En estos tiempos en que la depresión está de moda (y a su vez, cualquier enfermedad que los psicólogos inventan), nos vemos enfrentados con medicamentos, terapias y más medicamentos. Voy a ser franco en mi pensamiento, mi opinión es que la mayoría de la gente se deprime porque no hallan una mejor manera de clasificar el cómo se están sintiendo.
El no poder darle nombre a lo que estás sintiendo es una de las cosas más frustrantes que puede haber. Es, yo creo, una de las razones por las que es tan difícil enamorarse, ya que, o uno no se atreve a estar enamorado o se pasa rollos estando enamorado (normalmente si cuesta darle nombre a lo que a uno le pasa en la cabeza, más costará identificar lo que le pasa a la otra u otro en la cabeza). De seguro hay muchas interpretaciones más en este tema del enamorarse, pero esto era sólo un ejemplo y no voy a ahondar más al respecto.

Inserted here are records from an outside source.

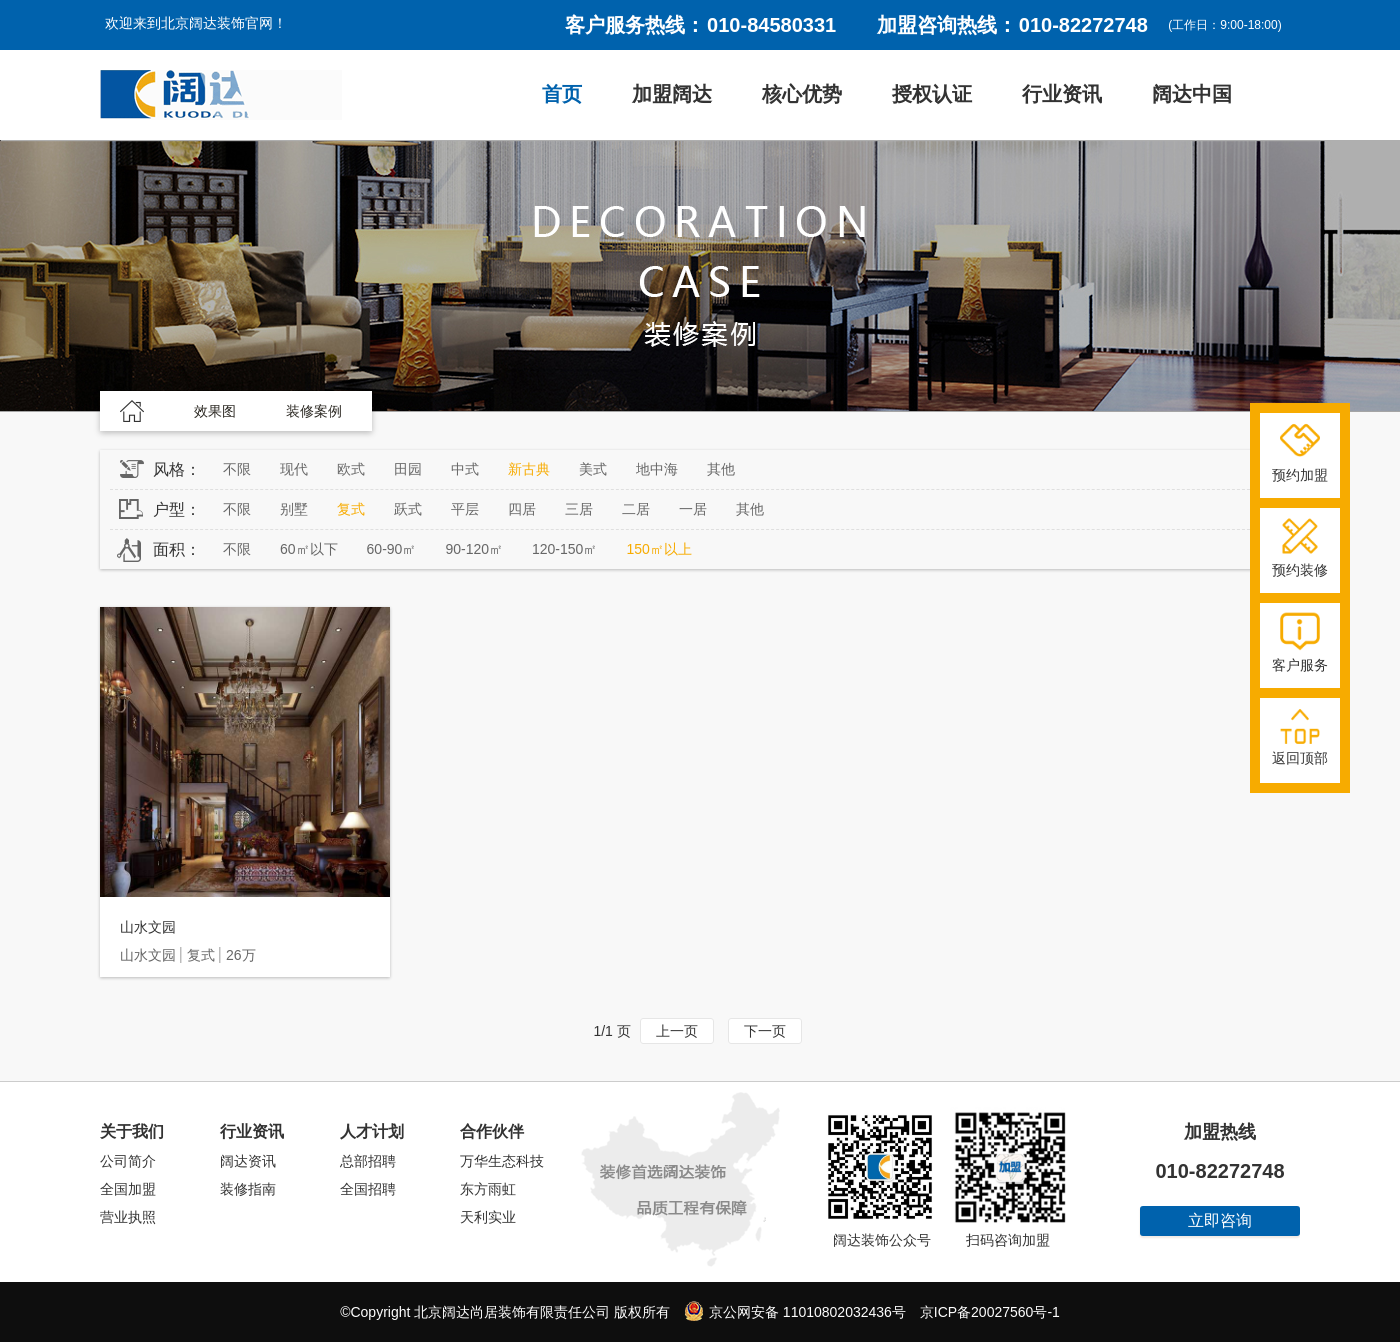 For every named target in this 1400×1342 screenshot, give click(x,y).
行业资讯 (1062, 94)
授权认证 (932, 94)
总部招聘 (368, 1161)
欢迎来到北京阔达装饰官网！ (196, 23)
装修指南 (248, 1189)
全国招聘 (368, 1189)
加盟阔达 (672, 94)
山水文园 (148, 927)
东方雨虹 (488, 1189)
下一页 (765, 1031)
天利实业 (488, 1217)
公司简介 (128, 1161)
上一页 (677, 1031)
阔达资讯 (248, 1161)
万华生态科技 (502, 1161)
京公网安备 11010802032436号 (795, 1311)
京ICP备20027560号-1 (990, 1312)
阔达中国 (1192, 94)
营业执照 (128, 1217)
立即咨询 (1220, 1220)
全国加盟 (128, 1189)
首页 (562, 94)
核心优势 (802, 94)
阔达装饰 (221, 95)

Alejándome del complejísimo sentimiento que es el amor, y volviendo a lo que me hizo escribir esto, que es el estar triste (o con depresión, para esos que están a la moda), quiero hablar sobre la otra cara de la moneda: el ponerse contento. No hay duda que estar felíz depende de una serie de factores emocionales, circunstanciales, motivacionales, etc... (es bien relativo también), pero siempre, en un rincón de nuestra cabeza, y repito; siempre, están esas cosas que nos alegran sin importar cómo nos estamos sintiendo. Puede ser por un momento breve o durar hasta varios días, puede ser una cosa simple como ver un atardecer, una cosa profunda como ver a tus amigos reunidos contigo y pasándolo bien, o simplemente una eccentricidad personal como ver perros disfrazados de abejas.
En este momento, lo que más me anima el día es el video de la canción "Move Your Feet" de Junior Senior, y por supuesto, perros disfrazados de abejas.
¿Y a ti?
PD: En muchos casos, la depresión es algo serio y no se puede tomar a la ligera como lo acabo de hacer.